Newer Canadians have long made this association between the team and the country. When Lucky Singh immigrated to Canada from India as a kid, he was taken with a sport that was similar to cricket.
He was particularly enamoured with former Jays ace Roy Halladay, the best pitcher in baseball for much of the 2000s. A stoic perfectionist, Halladay maintained award-winning form for some awful iterations of the Blue Jays. He retired in 2013 and died in a plane crash four years later.
“It’s all wrapped up for me: coming to Canada, learning a new sport, falling in love with both,” Mr. Singh said outside Rogers Centre on Saturday night.
Toronto Blue Jays fans react after their team lost the World Series to the Los Angeles Dodgers.IAN WILLMS/The New York Times News Service
The country’s growing enthusiasm had one downside: ticket prices. After the Game 7 loss, a disconsolate Sid Helischauer lay on a set of concrete steps looking up at the CN Tower. A life-long Jays fan originally from Toronto, he flew in from Calgary to catch Games 6 and 7 but couldn’t find tickets under his $3,000 budget.
“This is my connection to home,” he said. “That’s why I’m here. The whole Canada’s team thing I think is just marketing, just a bandwagon thing.”
Mr. Bast sees it differently.
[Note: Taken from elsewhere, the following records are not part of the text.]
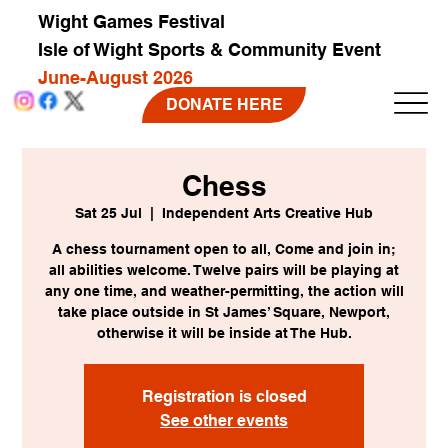
Wight Games Festival
Isle of Wight Sports & Community Event
June-August 2026
DONATE HERE
Chess
Sat 25 Jul
  |  
Independent Arts Creative Hub
A chess tournament open to all, Come and join in;
all abilities welcome. Twelve pairs will be playing at
any one time, and weather-permitting, the action will
take place outside in St James’ Square, Newport,
otherwise it will be inside at The Hub.
Registration is closed
See other events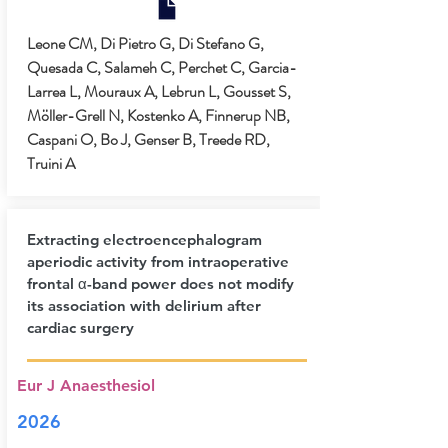
Leone CM, Di Pietro G, Di Stefano G,
Quesada C, Salameh C, Perchet C, Garcia-
Larrea L, Mouraux A, Lebrun L, Gousset S,
Möller-Grell N, Kostenko A, Finnerup NB,
Caspani O, Bo J, Genser B, Treede RD,
Truini A
Extracting electroencephalogram
aperiodic activity from intraoperative
frontal α-band power does not modify
its association with delirium after
cardiac surgery
Eur J Anaesthesiol
2026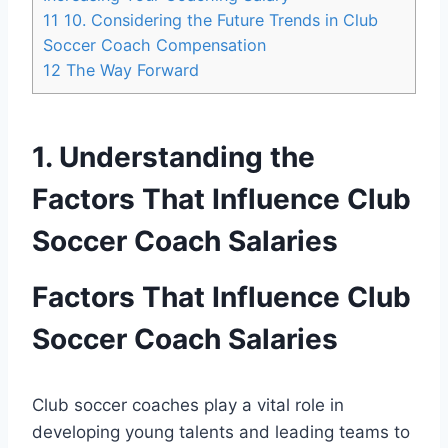
11
10. Considering the Future Trends in Club
Soccer Coach Compensation
12
The Way Forward
1. Understanding the
Factors That Influence Club
Soccer Coach Salaries
Factors That Influence Club
Soccer Coach Salaries
Club soccer coaches play a vital role in
developing young talents and leading teams to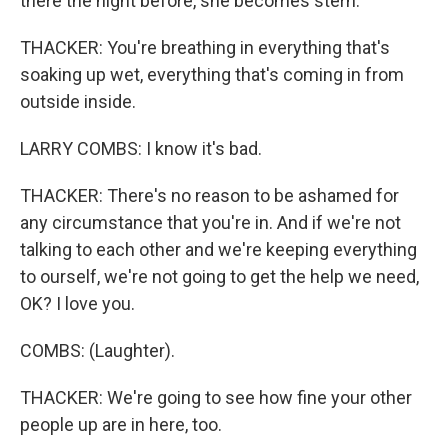
there the night before, she becomes stern.
THACKER: You're breathing in everything that's
soaking up wet, everything that's coming in from
outside inside.
LARRY COMBS: I know it's bad.
THACKER: There's no reason to be ashamed for
any circumstance that you're in. And if we're not
talking to each other and we're keeping everything
to ourself, we're not going to get the help we need,
OK? I love you.
COMBS: (Laughter).
THACKER: We're going to see how fine your other
people up are in here, too.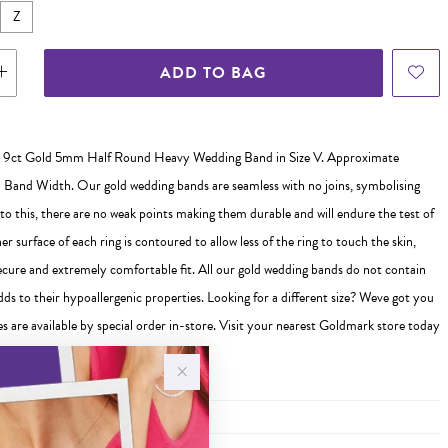
Z
ADD TO BAG
 9ct Gold 5mm Half Round Heavy Wedding Band in Size V. Approximate
and Width. Our gold wedding bands are seamless with no joins, symbolising
 to this, there are no weak points making them durable and will endure the test of
er surface of each ring is contoured to allow less of the ring to touch the skin,
ecure and extremely comfortable fit. All our gold wedding bands do not contain
ds to their hypoallergenic properties. Looking for a different size? Weve got you
s are available by special order in-store. Visit your nearest Goldmark store today
 ready to help you find the perfect fit!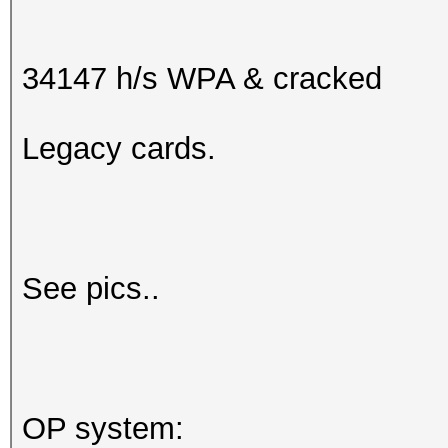
34147 h/s WPA & cracked
Legacy cards.
See pics..
OP system: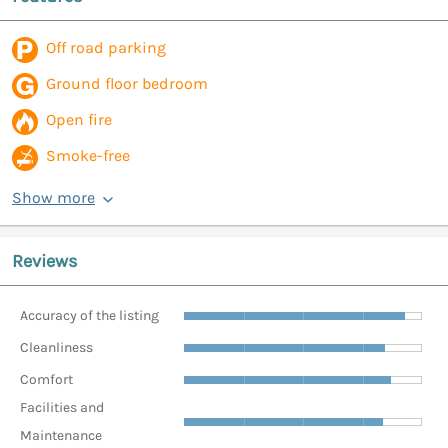
Off road parking
Ground floor bedroom
Open fire
Smoke-free
Show more
Reviews
Accuracy of the listing
Cleanliness
Comfort
Facilities and
Maintenance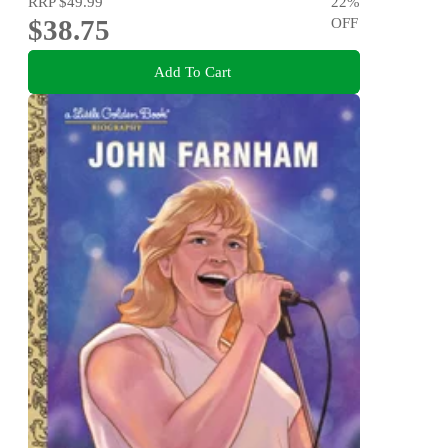
RRP
$49.99
22
%
$38.75
OFF
Add To Cart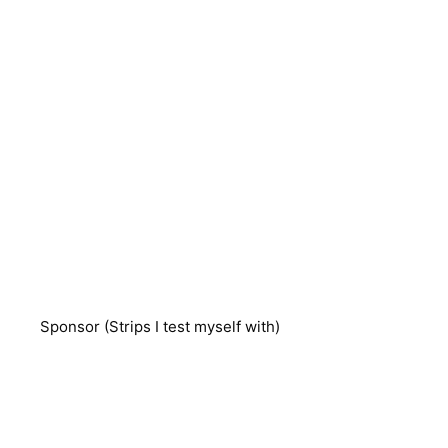
Sponsor (Strips I test myself with)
A devotee since he was 12 years old watching Joe Carter wallop the World-Series-winning home run in 1993, he welcomes all fans, new and old, east and west.
“I was talking to my barber today and he said he was cheering for Canada more than he was cheering for the Jays,” he said.
Vladimir Guerrero Jr. reacts after an inning-ending double play in Game 7.Gregory Shamus/Getty Images
For him, a single game can have a generational impact. He named his son Carter. Who’s Carter’s favourite player?
“Vladdy!” pronounces the 12-year-old.
As Jays players emerged from their loss to do postgame interviews, many in tears, Mr. Guerrero Jr. chose to keep wearing the Team Canada jersey.
While he didn’t acknowledge the country in his answers through translation, he didn’t really have to. The Maple Leaf was right there on his chest.